Epainette Mbeki said the country needed a completely new Constitution and called for the revision of the country's electoral system - a view shared by a later break-away party from the ANC, composed mostly of Thabo Mbeki supporters.
“Individual members of Parliament should be elected directly by citizens at polling stations in relevant, direct constituencies; and the party system should be abolished. It is deviant and people feel cheated. At present MPs are not accountable to the public.”
She also said Luthuli House, the ANC headquarters, should be disbanded.
“Luthuli House and what it stands for is a spoke in the wheel of progress; it is redundant.”
The piece unleashed a host of criticism from Thabo Mbeki's detractors, with the Young Communist League even questioning whether she had written it at all.
She later made headlines again when she attended a Congress of the People meeting - the party formed after a split in the ANC due to Thabo Mbeki's removal from office by the party's post-Polokwane leadership.
After Thabo Mbeki's removal from office, Epainette Mbeki reportedly said she held no ill-feelings toward his ousters, saying life was too short to harbour ill will.
In a September 2012 interview with The Star newspaper, Epainette Mbeki said she knew her cellphone number off by heart, enjoyed reading newspapers daily and watching television news.
Over the years, she also continued to make comments about politics.
In November 2012, ahead of the ANC's Mangaung elective conference, The Times newspaper reported that Epainette Mebki had said President Jacob Zuma was the better choice though he may be too “easy going”.
“He is easy going and at times fails to make his own decisions,” she told the paper.
She said that she did not have confidence in his alternative, Kgalema Motlanthe - then the country's deputy president - deeming him a “difficult character to understand”.
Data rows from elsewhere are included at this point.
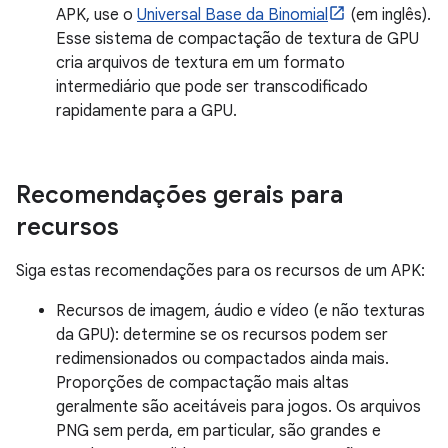
APK, use o
Universal Base da Binomial
(em inglês).
Esse sistema de compactação de textura de GPU
cria arquivos de textura em um formato
intermediário que pode ser transcodificado
rapidamente para a GPU.
Recomendações gerais para
recursos
Siga estas recomendações para os recursos de um APK:
Recursos de imagem, áudio e vídeo (e não texturas
da GPU): determine se os recursos podem ser
redimensionados ou compactados ainda mais.
Proporções de compactação mais altas
geralmente são aceitáveis para jogos. Os arquivos
PNG sem perda, em particular, são grandes e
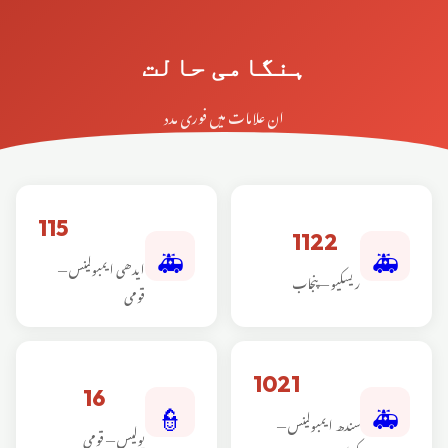
ہنگامی حالت
ان علامات میں فوری مدد
115
🚑
🚑
1122
ایدھی ایمبولینس —
ریسکیو — پنجاب
قومی
1021
👮
🚑
16
سندھ ایمبولینس —
پولیس — قومی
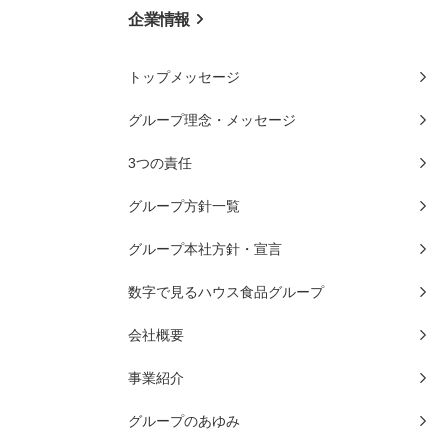
企業情報
トップメッセージ
グループ理念・メッセージ
3つの責任
グループ方針一覧
グループ本社方針・宣言
数字で見るハウス食品グループ
会社概要
事業紹介
グループのあゆみ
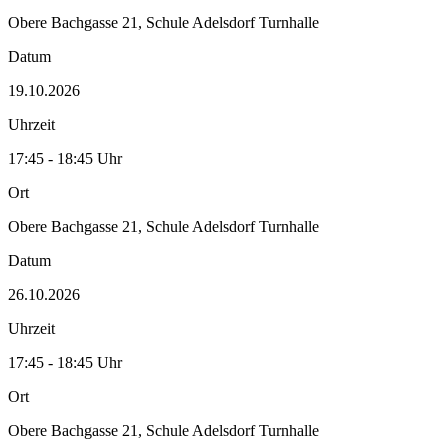
Obere Bachgasse 21, Schule Adelsdorf Turnhalle
Datum
19.10.2026
Uhrzeit
17:45 - 18:45 Uhr
Ort
Obere Bachgasse 21, Schule Adelsdorf Turnhalle
Datum
26.10.2026
Uhrzeit
17:45 - 18:45 Uhr
Ort
Obere Bachgasse 21, Schule Adelsdorf Turnhalle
In the build-up to the 2014 general elections, Epainette Mbeki was visited by Economic Freedom Fighters' leader Julius Malema who apologised to her saying the ANC had replaced her son with “nothing”.
In April this year, the City Press reported that Epainette Mbeki had responded by saying: “I am very pleased that Juju is here and am sure the youth is also here, it's my main worry. Thank you for calling.”
Epainette Mbeki also told the newspaper at the time that her life still belonged “to the people”.
“People come here early in the mornings to ask for my advice and counsel, which I give wholeheartedly.”
She said that her two surviving children, Thabo Mbeki and Moeletsi Mbeki would contact her when they needed advice.
“They are grown men. They are very busy and I am also busy. But they always call every now and then when they want advice from their mother,” Epainette Mbeki said.